• **Activity**
The expected answer is the set of lines in the data below between the line holding "İnsanların içindeki hikaye anlatma güdüsü" and the line holding "araştırma yapmaya başlamış. Bir mezar", inclusive, written out exactly.

• **Listed records**

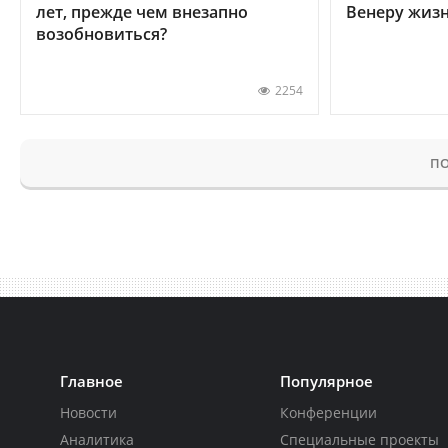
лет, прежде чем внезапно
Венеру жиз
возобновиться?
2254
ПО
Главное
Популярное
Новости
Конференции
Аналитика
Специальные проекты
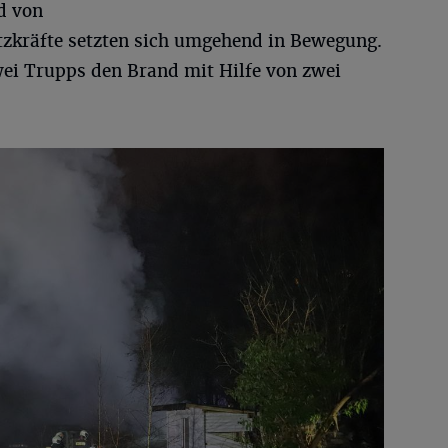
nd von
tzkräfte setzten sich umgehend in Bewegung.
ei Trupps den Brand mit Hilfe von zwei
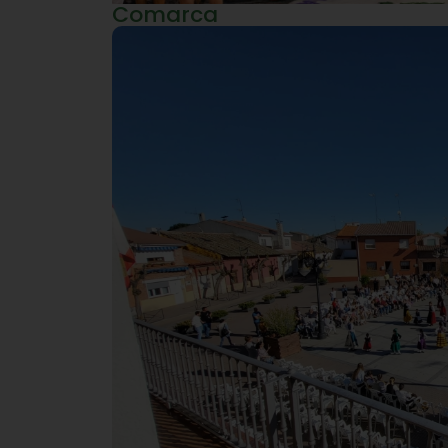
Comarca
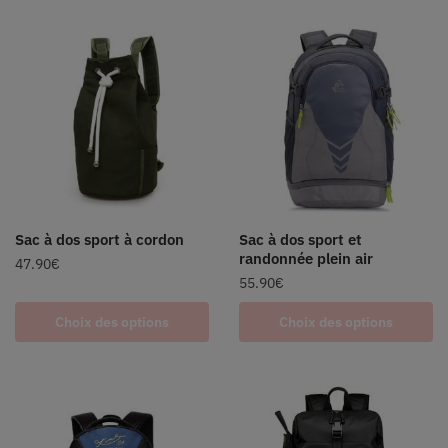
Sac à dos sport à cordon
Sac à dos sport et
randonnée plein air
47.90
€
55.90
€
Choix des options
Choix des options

...

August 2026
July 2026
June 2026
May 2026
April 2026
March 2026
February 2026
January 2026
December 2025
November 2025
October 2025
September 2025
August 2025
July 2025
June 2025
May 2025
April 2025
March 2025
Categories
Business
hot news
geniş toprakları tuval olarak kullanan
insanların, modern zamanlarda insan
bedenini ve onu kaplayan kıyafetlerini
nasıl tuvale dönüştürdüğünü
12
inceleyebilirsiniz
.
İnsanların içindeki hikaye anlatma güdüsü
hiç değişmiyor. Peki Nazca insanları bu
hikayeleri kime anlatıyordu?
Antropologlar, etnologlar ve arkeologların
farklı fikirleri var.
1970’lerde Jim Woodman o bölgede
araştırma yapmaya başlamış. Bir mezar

• **Reply to the exercise**
İnsanların içindeki hikaye anlatma güdüsü
hiç değişmiyor. Peki Nazca insanları bu
hikayeleri kime anlatıyordu?
Antropologlar, etnologlar ve arkeologların
farklı fikirleri var.
1970’lerde Jim Woodman o bölgede
araştırma yapmaya başlamış. Bir mezar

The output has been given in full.